Filmando pela primeira vez em espanhol, Mésen conta a história de Clara, uma mulher de 40 anos que vive em um vilarejo costa-riquenho ao lado da mãe, dona Fresia, e da sobrinha, Maria. A família é humilde, católica e crê que uma “visita” da Virgem tenha dado poderes curandeiros à Clara. Moradores da comunidade local fazem suas preces em torno dela e pessoas doentes viajam para encontrá-la, enquanto dona Frésia a mantém num ambiente rigidamente controlado. Clara não pode, por exemplo, ultrapassar os limites da propriedade sem acompanhante, usar maquiagem ou fazer a cirurgia que a curaria da escoliose. Não pode, sobretudo, ceder ao desejo sexual que se manifesta com frequência: se dona Frésia vê a filha se masturbando durante uma cena mais quente da novela, cobre seus dedos com pimenta, ou coisa pior.

Imagem do filme “Clara Sola”, de Nathalie Álvarez Mesén

A chegada de Santiago, um jovem que faz passeios turísticos com o cavalo de dona Frésia, lança Clara em um processo de amadurecimento e libertação.
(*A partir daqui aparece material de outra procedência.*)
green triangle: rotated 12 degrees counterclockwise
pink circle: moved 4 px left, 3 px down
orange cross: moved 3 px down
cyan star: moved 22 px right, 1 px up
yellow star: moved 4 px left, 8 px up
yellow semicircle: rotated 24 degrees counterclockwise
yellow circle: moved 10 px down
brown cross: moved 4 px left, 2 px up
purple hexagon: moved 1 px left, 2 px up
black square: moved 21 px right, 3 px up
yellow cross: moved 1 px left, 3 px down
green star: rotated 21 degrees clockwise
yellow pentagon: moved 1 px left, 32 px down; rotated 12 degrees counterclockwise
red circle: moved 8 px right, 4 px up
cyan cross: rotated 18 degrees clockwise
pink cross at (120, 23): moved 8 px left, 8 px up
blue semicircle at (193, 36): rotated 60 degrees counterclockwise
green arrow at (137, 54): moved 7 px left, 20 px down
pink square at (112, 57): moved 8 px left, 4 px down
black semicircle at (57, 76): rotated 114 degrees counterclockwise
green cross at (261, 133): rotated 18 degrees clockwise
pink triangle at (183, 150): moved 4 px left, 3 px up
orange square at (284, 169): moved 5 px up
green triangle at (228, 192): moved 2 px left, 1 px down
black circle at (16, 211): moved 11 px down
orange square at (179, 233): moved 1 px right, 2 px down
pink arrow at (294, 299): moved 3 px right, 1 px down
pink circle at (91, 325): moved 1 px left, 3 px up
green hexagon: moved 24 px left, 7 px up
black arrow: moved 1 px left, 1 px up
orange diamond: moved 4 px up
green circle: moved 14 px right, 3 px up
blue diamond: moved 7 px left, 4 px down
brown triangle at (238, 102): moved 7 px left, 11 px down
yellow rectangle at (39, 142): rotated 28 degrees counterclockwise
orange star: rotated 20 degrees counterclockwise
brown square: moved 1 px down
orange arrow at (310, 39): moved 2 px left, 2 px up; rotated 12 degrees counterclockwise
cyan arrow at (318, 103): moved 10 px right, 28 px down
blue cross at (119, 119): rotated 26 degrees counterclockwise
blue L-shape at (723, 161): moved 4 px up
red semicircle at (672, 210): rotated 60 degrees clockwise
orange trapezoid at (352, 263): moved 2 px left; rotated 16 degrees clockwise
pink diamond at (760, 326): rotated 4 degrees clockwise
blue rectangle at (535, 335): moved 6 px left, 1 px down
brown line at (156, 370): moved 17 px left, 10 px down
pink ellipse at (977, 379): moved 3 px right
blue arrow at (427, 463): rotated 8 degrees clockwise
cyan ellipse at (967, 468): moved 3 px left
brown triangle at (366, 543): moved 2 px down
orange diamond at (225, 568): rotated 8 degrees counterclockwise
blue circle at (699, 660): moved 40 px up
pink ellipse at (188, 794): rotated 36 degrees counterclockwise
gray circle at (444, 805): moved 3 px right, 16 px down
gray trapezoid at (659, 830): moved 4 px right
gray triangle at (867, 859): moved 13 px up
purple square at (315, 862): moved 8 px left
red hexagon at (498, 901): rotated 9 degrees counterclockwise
A jornada da personagem foi inspirada nos questionamentos da própria diretora, que escreveu o roteiro ao lado da colombiana Maria Camila Arias, coautora do celebrado Pássaros de Verão (2018). Cresci cercada por mulheres que via como muito poderosas. Minha avó era a chefe da família, mas sempre me pareceu submetida a Deus, uma figura masculina, e às ideias e normas que a religião católica propaga sobre o que uma mulher deve ser”, afirmou Mésen, em entrevista ao Mulher no Cinema. “Conforme fui crescendo, percebi que não concordava com essas ideias ou não as achava saudáveis, e comecei a pensar sobre o motivo de ainda estarem sendo reproduzidas pelas mulheres tão poderosas da minha família.”

O roteiro original previa uma Clara cerca de dez anos mais jovem, e foi reescrito especialmente para que a atriz Wendy Chinchilla Araya pudesse interpretar a protagonista. Dançarina profissional, mas estreante no cinema, ela colaborou de perto com Mésen para chegar às emoções e aos movimentos de uma personagem que é humana, mas tem profunda conexão com os animais e a natureza. “O corpo foi nossa principal ferramenta”, contou Mésen, que define Clara como “20% loba”. “Se um lobo não está feliz, vai morder sua mão. Queria que Clara tivesse essa mesma força para dizer não, ser honesta consigo mesma e não ter vergonha dos seus desejos e das vontades de seu corpo, assim como os lobos não têm.”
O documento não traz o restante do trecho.